Supplied information section start

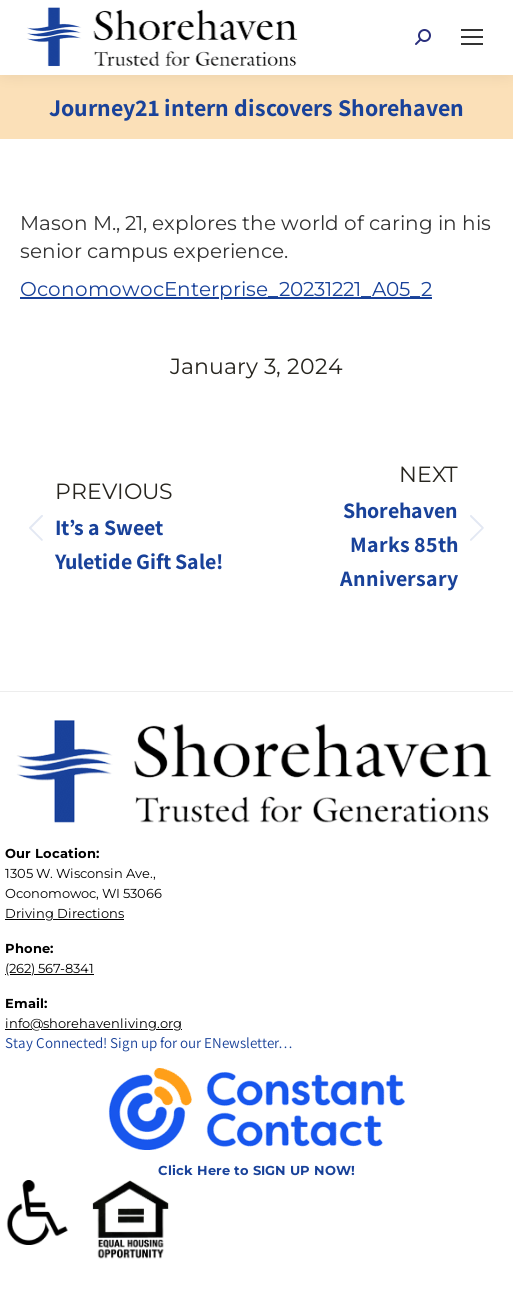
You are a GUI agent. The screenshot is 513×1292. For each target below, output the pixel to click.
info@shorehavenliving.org (93, 1023)
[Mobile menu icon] (472, 37)
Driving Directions (64, 913)
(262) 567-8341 (49, 968)
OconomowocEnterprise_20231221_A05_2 (226, 289)
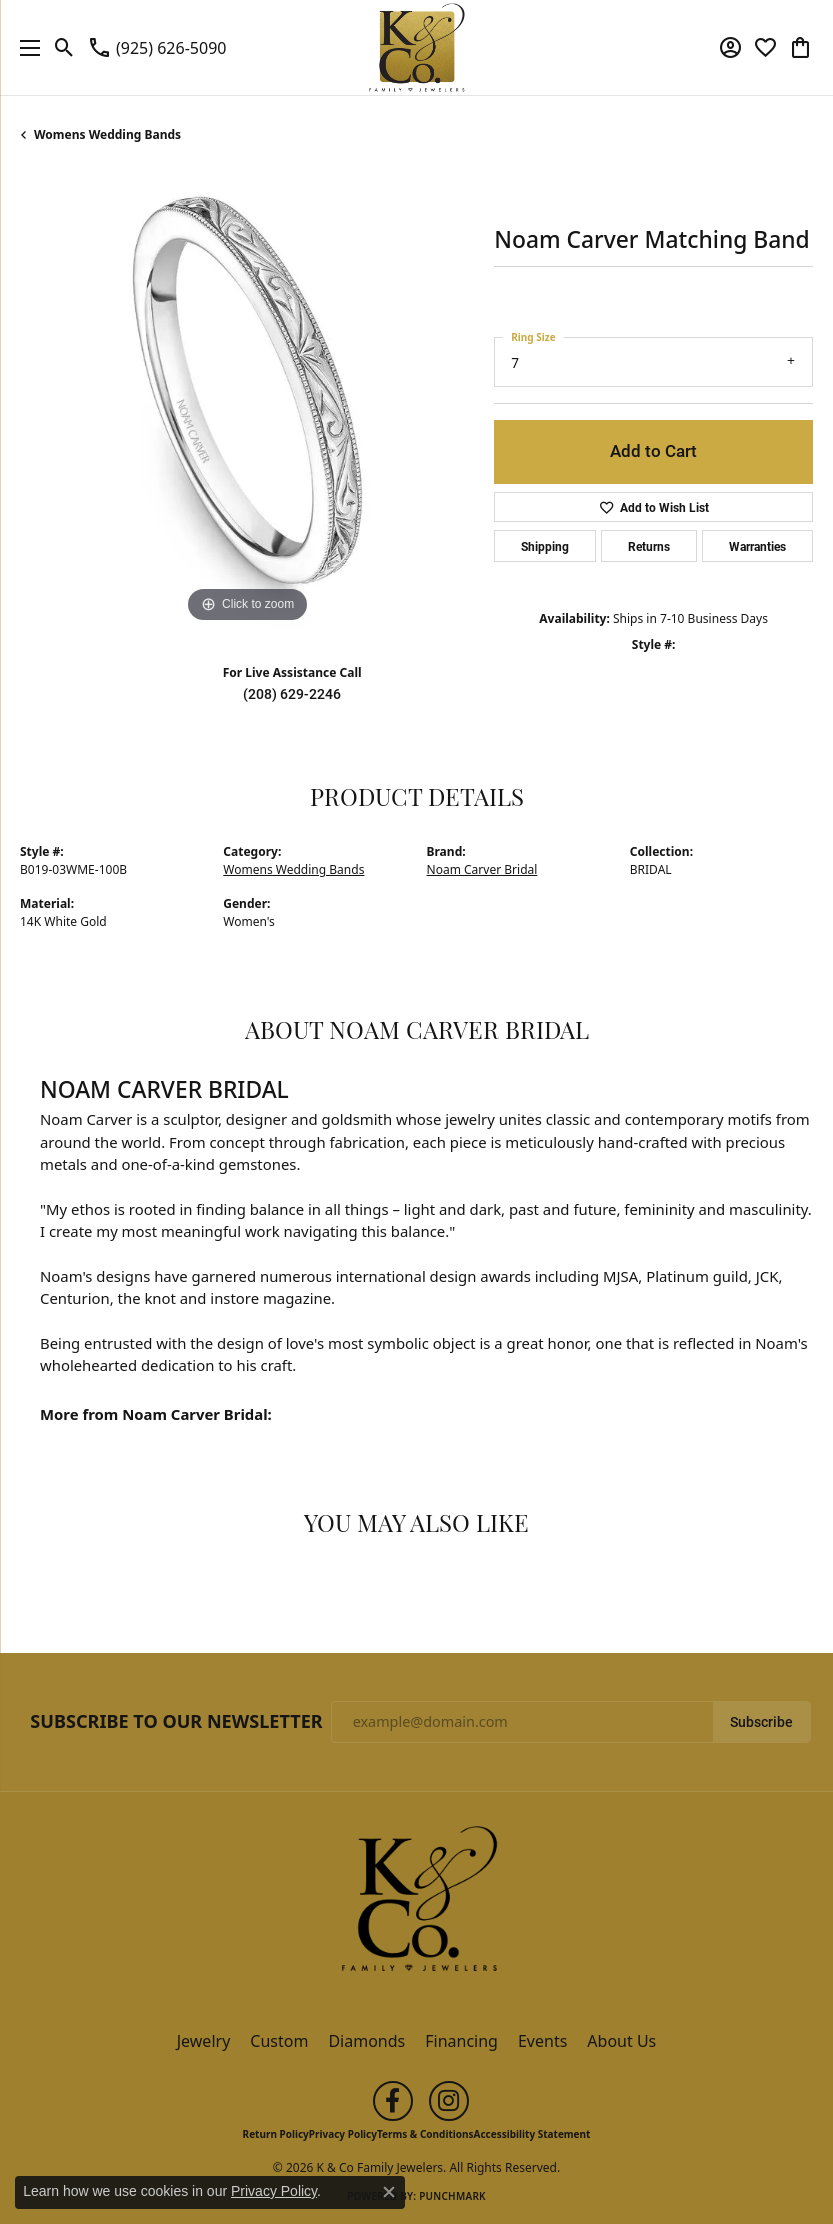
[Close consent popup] (389, 2192)
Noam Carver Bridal (482, 869)
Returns (649, 546)
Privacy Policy (343, 2134)
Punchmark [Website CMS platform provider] (452, 2196)
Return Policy (276, 2134)
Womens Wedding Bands (107, 134)
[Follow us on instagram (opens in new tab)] (449, 2101)
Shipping (545, 546)
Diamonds (366, 2041)
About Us (621, 2041)
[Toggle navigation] (25, 47)
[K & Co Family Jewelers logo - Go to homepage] (416, 47)
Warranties (757, 546)
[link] (156, 48)
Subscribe (761, 1722)
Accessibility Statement (532, 2134)
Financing (461, 2041)
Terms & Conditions (425, 2134)
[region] (247, 401)
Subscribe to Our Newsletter (176, 1722)
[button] (64, 48)
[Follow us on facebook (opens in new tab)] (393, 2101)
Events (542, 2041)
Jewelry (204, 2041)
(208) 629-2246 (292, 694)
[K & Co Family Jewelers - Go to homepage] (417, 1905)
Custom (279, 2041)
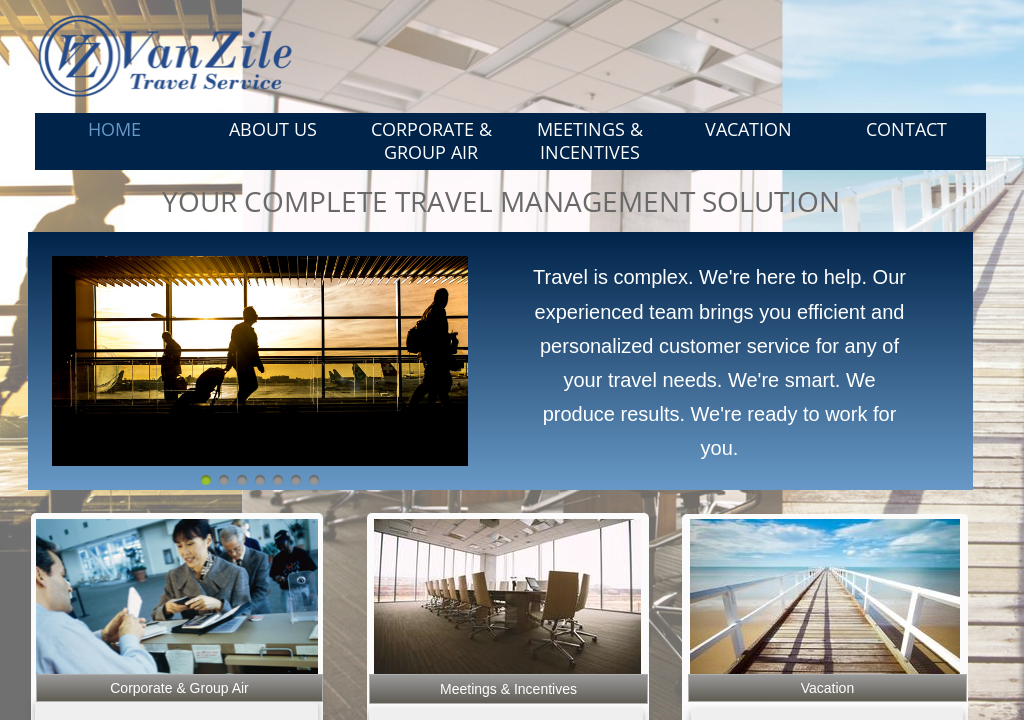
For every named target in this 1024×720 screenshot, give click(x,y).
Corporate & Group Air (431, 140)
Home (114, 129)
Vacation (748, 129)
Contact (906, 129)
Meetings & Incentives (590, 140)
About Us (273, 129)
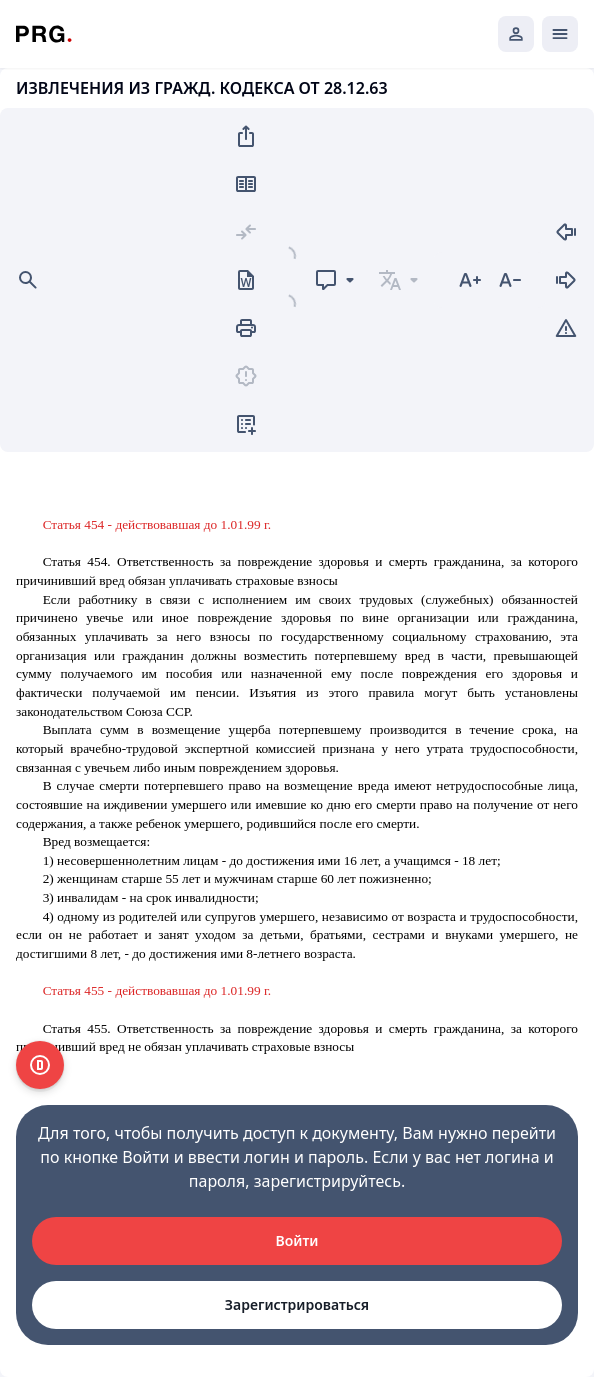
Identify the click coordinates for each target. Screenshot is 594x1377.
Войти (297, 1240)
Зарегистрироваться (297, 1304)
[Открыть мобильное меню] (560, 34)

Supplied information section end

#### Activity:
The line containing "Jewelry (204, 2041)" marks where the copy ends; print every line before it from the start of the records, and that line too, but no pictures.

#### Answer to this task:
You are a GUI agent. The screenshot is 513×1292. For each target below, output the pixel to click.
info@shorehavenliving.org (93, 1023)
[Mobile menu icon] (472, 37)
Driving Directions (64, 913)
(262) 567-8341 (49, 968)
OconomowocEnterprise_20231221_A05_2 (226, 289)
[Close consent popup] (389, 2192)
Noam Carver Bridal (482, 869)
Returns (649, 546)
Privacy Policy (343, 2134)
Punchmark [Website CMS platform provider] (452, 2196)
Return Policy (276, 2134)
Womens Wedding Bands (107, 134)
[Follow us on instagram (opens in new tab)] (449, 2101)
Shipping (545, 546)
Diamonds (366, 2041)
About Us (621, 2041)
[Toggle navigation] (25, 47)
[K & Co Family Jewelers logo - Go to homepage] (416, 47)
Warranties (757, 546)
[link] (156, 48)
Subscribe (761, 1722)
Accessibility Statement (532, 2134)
Financing (461, 2041)
Terms & Conditions (425, 2134)
[region] (247, 401)
Subscribe to Our Newsletter (176, 1722)
[button] (64, 48)
[Follow us on facebook (opens in new tab)] (393, 2101)
Events (542, 2041)
Jewelry (204, 2041)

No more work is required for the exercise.